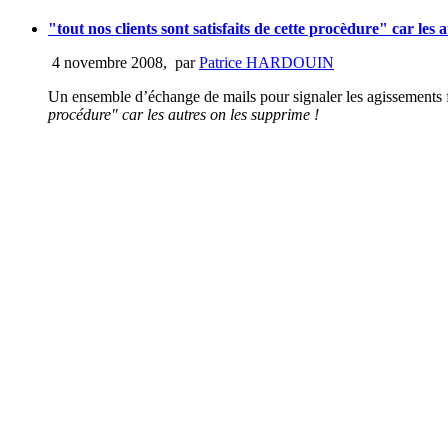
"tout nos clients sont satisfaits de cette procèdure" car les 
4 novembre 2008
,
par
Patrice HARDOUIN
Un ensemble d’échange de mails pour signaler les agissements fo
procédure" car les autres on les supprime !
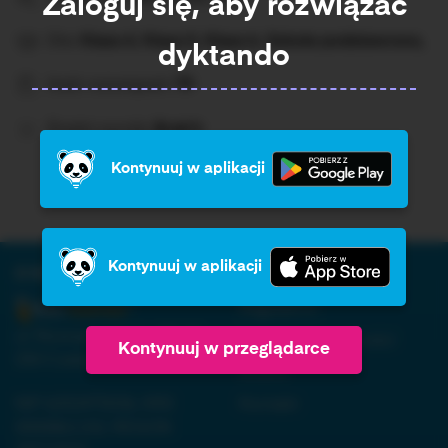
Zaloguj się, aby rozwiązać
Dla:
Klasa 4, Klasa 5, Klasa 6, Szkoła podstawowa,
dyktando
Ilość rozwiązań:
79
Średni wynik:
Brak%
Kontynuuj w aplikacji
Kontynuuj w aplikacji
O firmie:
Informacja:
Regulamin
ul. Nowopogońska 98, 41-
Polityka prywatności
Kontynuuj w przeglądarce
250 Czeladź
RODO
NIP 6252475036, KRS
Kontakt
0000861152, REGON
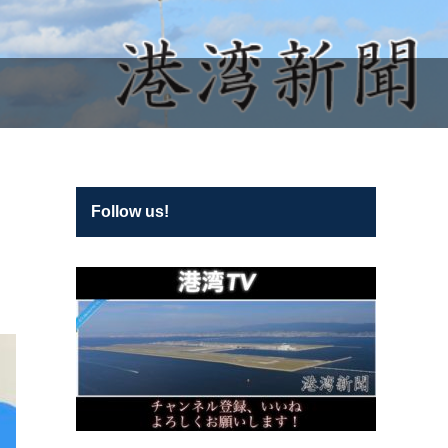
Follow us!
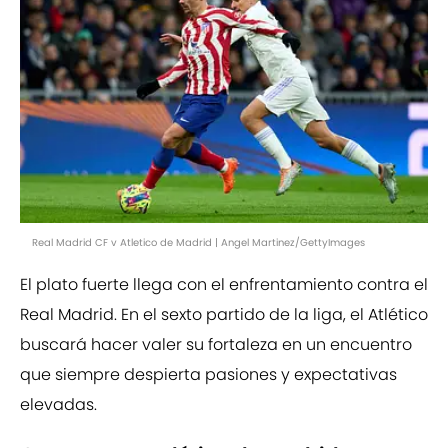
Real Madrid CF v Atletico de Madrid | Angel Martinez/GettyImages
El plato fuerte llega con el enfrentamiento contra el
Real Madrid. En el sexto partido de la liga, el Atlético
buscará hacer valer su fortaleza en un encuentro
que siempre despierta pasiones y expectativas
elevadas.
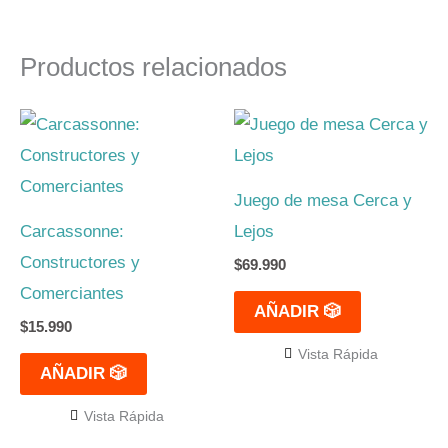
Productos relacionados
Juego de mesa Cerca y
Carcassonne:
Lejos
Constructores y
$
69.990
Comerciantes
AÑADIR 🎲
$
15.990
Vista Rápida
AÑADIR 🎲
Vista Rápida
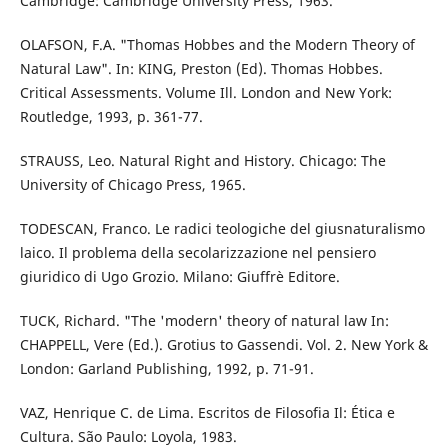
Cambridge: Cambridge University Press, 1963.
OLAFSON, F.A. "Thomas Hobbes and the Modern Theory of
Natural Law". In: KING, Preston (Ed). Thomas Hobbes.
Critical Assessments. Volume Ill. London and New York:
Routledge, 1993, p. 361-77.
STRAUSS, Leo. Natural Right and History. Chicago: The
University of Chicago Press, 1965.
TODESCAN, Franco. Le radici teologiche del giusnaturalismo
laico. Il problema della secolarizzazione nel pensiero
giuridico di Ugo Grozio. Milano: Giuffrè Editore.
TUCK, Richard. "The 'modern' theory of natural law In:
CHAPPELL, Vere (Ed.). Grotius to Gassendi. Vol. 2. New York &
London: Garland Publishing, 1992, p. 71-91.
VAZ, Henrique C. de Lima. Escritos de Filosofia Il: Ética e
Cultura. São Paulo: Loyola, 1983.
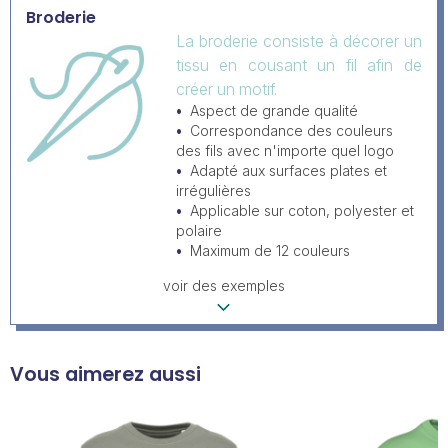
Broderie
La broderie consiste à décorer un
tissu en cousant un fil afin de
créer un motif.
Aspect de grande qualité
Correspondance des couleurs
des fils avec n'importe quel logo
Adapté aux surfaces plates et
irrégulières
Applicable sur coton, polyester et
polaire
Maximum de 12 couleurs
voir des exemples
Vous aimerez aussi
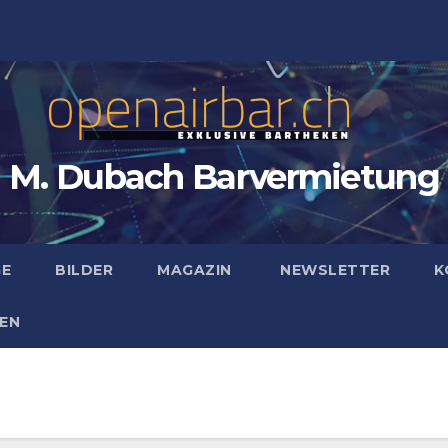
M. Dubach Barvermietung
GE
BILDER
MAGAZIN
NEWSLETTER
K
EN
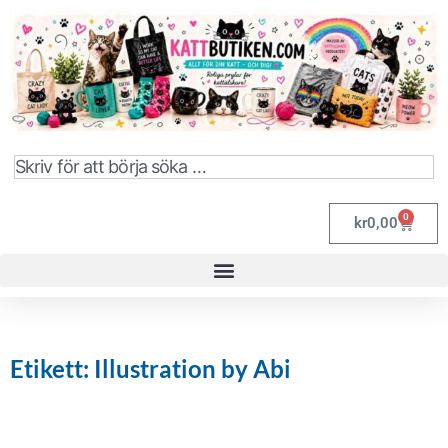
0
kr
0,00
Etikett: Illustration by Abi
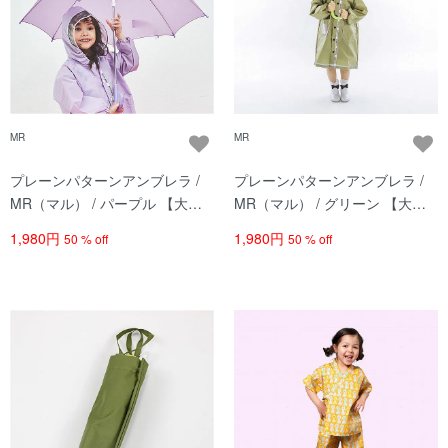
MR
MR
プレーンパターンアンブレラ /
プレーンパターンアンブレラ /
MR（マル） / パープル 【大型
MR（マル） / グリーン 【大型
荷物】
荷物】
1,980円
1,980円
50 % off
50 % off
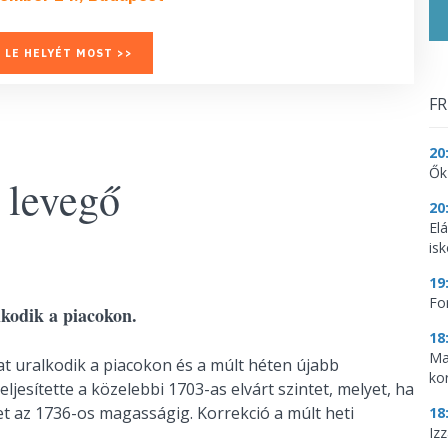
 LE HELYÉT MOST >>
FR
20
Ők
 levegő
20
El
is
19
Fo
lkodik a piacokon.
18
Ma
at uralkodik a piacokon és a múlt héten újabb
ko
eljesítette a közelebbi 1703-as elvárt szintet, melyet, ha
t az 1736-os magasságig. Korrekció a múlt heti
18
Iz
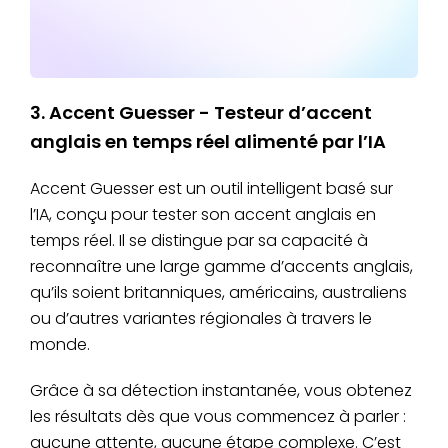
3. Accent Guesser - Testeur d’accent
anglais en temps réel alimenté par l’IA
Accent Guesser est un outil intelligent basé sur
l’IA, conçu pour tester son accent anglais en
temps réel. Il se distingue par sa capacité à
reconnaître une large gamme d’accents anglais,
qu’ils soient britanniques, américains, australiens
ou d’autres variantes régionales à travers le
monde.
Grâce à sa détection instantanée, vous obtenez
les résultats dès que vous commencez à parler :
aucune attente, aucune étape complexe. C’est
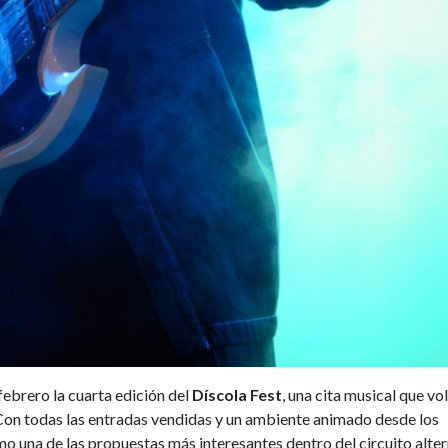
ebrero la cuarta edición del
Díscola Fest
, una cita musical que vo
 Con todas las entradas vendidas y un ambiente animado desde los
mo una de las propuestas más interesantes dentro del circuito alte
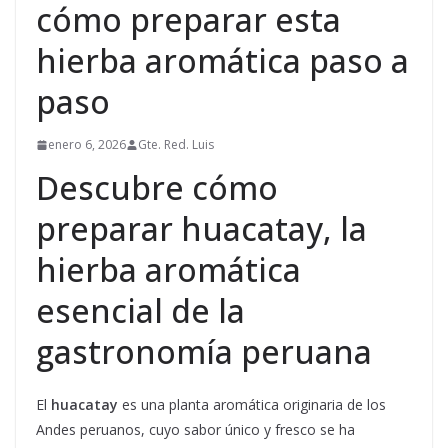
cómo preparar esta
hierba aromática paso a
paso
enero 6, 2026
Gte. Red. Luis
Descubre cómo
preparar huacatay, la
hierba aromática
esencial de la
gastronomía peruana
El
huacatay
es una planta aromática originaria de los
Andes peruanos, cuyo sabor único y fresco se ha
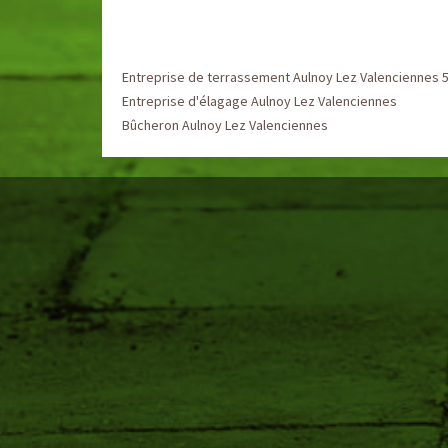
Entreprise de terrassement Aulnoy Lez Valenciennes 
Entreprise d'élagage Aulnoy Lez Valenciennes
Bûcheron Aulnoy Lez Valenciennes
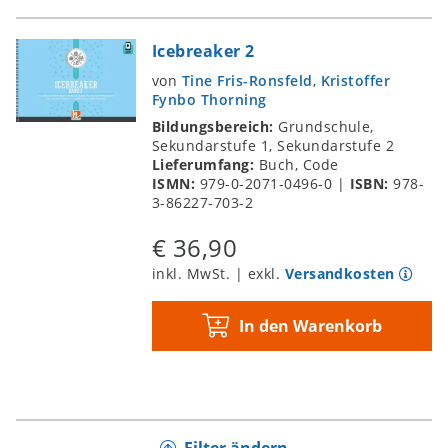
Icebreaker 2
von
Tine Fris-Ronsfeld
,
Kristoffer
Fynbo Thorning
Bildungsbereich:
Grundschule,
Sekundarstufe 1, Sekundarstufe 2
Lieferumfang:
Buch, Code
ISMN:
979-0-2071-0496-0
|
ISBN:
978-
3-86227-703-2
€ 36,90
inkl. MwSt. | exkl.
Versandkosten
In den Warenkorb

■ ■ ■ ■ ■ ■ ■

■ **To do**:
Without the pictures, set down every entry exactly.

■ **Expected answer**:
"tout nos clients sont satisfaits de cette procèdure" car les 
4 novembre 2008
,
par
Patrice HARDOUIN
Un ensemble d’échange de mails pour signaler les agissements fo
procédure" car les autres on les supprime !
Zaloguj się, aby rozwiązać
Dla:
Klasa 4, Klasa 5, Klasa 6, Szkoła podstawowa,
dyktando
Ilość rozwiązań:
79
Średni wynik:
Brak%
Kontynuuj w aplikacji
Kontynuuj w aplikacji
O firmie:
Informacja:
Regulamin
ul. Nowopogońska 98, 41-
Polityka prywatności
Kontynuuj w przeglądarce
250 Czeladź
RODO
NIP 6252475036, KRS
Kontakt
0000861152, REGON
Follow us!
Real Madrid CF v Atletico de Madrid | Angel Martinez/GettyImages
El plato fuerte llega con el enfrentamiento contra el
Real Madrid. En el sexto partido de la liga, el Atlético
buscará hacer valer su fortaleza en un encuentro
que siempre despierta pasiones y expectativas
elevadas.
Productos relacionados
Juego de mesa Cerca y
Carcassonne:
Lejos
Constructores y
$
69.990
Comerciantes
AÑADIR 🎲
$
15.990
Vista Rápida
AÑADIR 🎲
Vista Rápida
Cambridge: Cambridge University Press, 1963.
OLAFSON, F.A. "Thomas Hobbes and the Modern Theory of
Natural Law". In: KING, Preston (Ed). Thomas Hobbes.
Critical Assessments. Volume Ill. London and New York:
Routledge, 1993, p. 361-77.
STRAUSS, Leo. Natural Right and History. Chicago: The
University of Chicago Press, 1965.
TODESCAN, Franco. Le radici teologiche del giusnaturalismo
laico. Il problema della secolarizzazione nel pensiero
giuridico di Ugo Grozio. Milano: Giuffrè Editore.
TUCK, Richard. "The 'modern' theory of natural law In:
CHAPPELL, Vere (Ed.). Grotius to Gassendi. Vol. 2. New York &
London: Garland Publishing, 1992, p. 71-91.
VAZ, Henrique C. de Lima. Escritos de Filosofia Il: Ética e
Cultura. São Paulo: Loyola, 1983.
Broderie
La broderie consiste à décorer un
tissu en cousant un fil afin de
créer un motif.
Aspect de grande qualité
Correspondance des couleurs
des fils avec n'importe quel logo
Adapté aux surfaces plates et
irrégulières
Applicable sur coton, polyester et
polaire
Maximum de 12 couleurs
voir des exemples
Vous aimerez aussi
M. Dubach Barvermietung
GE
BILDER
MAGAZIN
NEWSLETTER
K
EN
0
kr
0,00
Etikett: Illustration by Abi
MR
MR
プレーンパターンアンブレラ /
プレーンパターンアンブレラ /
MR（マル） / パープル 【大型
MR（マル） / グリーン 【大型
荷物】
荷物】
1,980円
1,980円
50 % off
50 % off
 LE HELYÉT MOST >>
FR
20
Ők
 levegő
20
El
is
19
Fo
lkodik a piacokon.
18
Ma
at uralkodik a piacokon és a múlt héten újabb
ko
eljesítette a közelebbi 1703-as elvárt szintet, melyet, ha
t az 1736-os magasságig. Korrekció a múlt heti
18
Iz
3. Accent Guesser - Testeur d’accent
anglais en temps réel alimenté par l’IA
Accent Guesser est un outil intelligent basé sur
l’IA, conçu pour tester son accent anglais en
temps réel. Il se distingue par sa capacité à
reconnaître une large gamme d’accents anglais,
qu’ils soient britanniques, américains, australiens
ou d’autres variantes régionales à travers le
monde.
Grâce à sa détection instantanée, vous obtenez
les résultats dès que vous commencez à parler :
aucune attente, aucune étape complexe. C’est
ebrero la cuarta edición del
Díscola Fest
, una cita musical que vo
 Con todas las entradas vendidas y un ambiente animado desde los
mo una de las propuestas más interesantes dentro del circuito alte
cómo preparar esta
hierba aromática paso a
paso
enero 6, 2026
Gte. Red. Luis
Descubre cómo
preparar huacatay, la
hierba aromática
esencial de la
gastronomía peruana
El
huacatay
es una planta aromática originaria de los
Andes peruanos, cuyo sabor único y fresco se ha
Entreprise de terrassement Aulnoy Lez Valenciennes 
Entreprise d'élagage Aulnoy Lez Valenciennes
Bûcheron Aulnoy Lez Valenciennes
Icebreaker 2
von
Tine Fris-Ronsfeld
,
Kristoffer
Fynbo Thorning
Bildungsbereich:
Grundschule,
Sekundarstufe 1, Sekundarstufe 2
Lieferumfang:
Buch, Code
ISMN:
979-0-2071-0496-0
|
ISBN:
978-
3-86227-703-2
€ 36,90
inkl. MwSt. | exkl.
Versandkosten
In den Warenkorb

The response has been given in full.